# Hive tops- Material



## Slow Drone (Apr 19, 2014)

Advantech.


----------



## Rader Sidetrack (Nov 30, 2011)

Plywood sitting horizontal, whether treated or not, gets hammmered by the weather. Rain can sit on the wood, and the sun hits with full force on a horizontal surface. Paint can _help_ seal the plywood, but its still just thin veneer layers glued together. The best plywood choice would be Exterior rated plywood or Marine rated plywood, but the more common Exposure 1 rating is not suitable for permanent outdoor exposure.

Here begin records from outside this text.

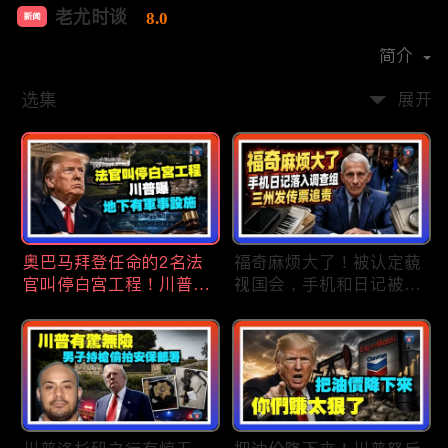
老尤时谈
8.0
新闻
首播时间：
2020-09
简介
选集
展开
奥巴马拜登任命的2名法
福奇麻烦大了！被认定藐
官叫停白宫工程！川普
视国会，手机和日记被调
曝：背后还有军事设施；
查组掌握；川普私下定调
物价上涨，会让共和党输
2028？一句“我们需要选
掉中期选举吗？川普手握
万斯”引爆接班人之争；
$4亿资金！全面投入中期
美军激光武器即将上战
选战；20260807
场：不用再拿百万导弹打
廉价无人机；20260806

Some of mine are covered with metal (more or less flashing, but mine came as [scrap] aluminum sold as underskirting for mobile homes). Others of mine are covered with a flexible vinyl used for outdoor inkjet-printed signs/banners. Whatever is free and reasonably weather resistant.

.


----------



## Eikel (Mar 12, 2014)

I use the basic design in the Build It" section but use whatever plywood I have available, cover with sheet metal, solder the seams and add a few screws to keep everything in place.


----------



## JWPalmer (May 1, 2017)

3/8" OSB on a telescoping top frame, painted, and covered with Al flashing that is stapled to the sides of the frame.


----------



## AR1 (Feb 5, 2017)

With plywood it really helps to fill and seal all the edges before painting. I make sure there are no gaps at all. I use glue plus sawdust to fill gaps and then paint over it when dry. Only two years in, so no idea how long these will hold up, but look like new still.


----------



## Ruthz (Sep 13, 2011)

What is Advantech?


----------



## NorthMaine (Oct 27, 2016)

Ruthz, 
Advantech is a brand of OSB with waterproof glue. It's made to be durable in exposed wet situations. Couldn't find the page I wanted that showed after a year, but check this out..

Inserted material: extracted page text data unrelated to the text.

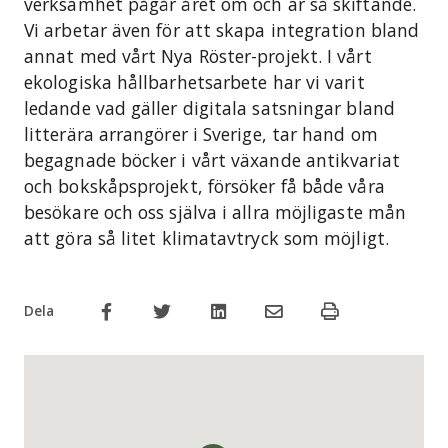
verksamhet pågår året om och är så skiftande.
Vi arbetar även för att skapa integration bland
annat med vårt Nya Röster-projekt. I vårt
ekologiska hållbarhetsarbete har vi varit
ledande vad gäller digitala satsningar bland
litterära arrangörer i Sverige, tar hand om
begagnade böcker i vårt växande antikvariat
och bokskåpsprojekt, försöker få både våra
besökare och oss själva i allra möjligaste mån
att göra så litet klimatavtryck som möjligt.
Dela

https://www.youtube.com/watch?v=sIpwFgcZdzU

But it's HEAVY.


----------



## Rader Sidetrack (Nov 30, 2011)

There are a group of Advantech threads here:
http://www.beesource.com/forums/showthread.php?317916-Advantech-(plywood-alternative)-for-woodenware


Also, I just realized that this thread is in the Commercial forum. _CTO322_, if you are of a scale to consider yourself commercial, then the thread is in the right place. If you on a smaller scale, this thread may get a wider response in the Bee forum, and we can move it.


----------



## JWPalmer (May 1, 2017)

Advantech was also recently discussed in this thread:

http://www.beesource.com/forums/showthread.php?341275-D-Coates-Nuc


----------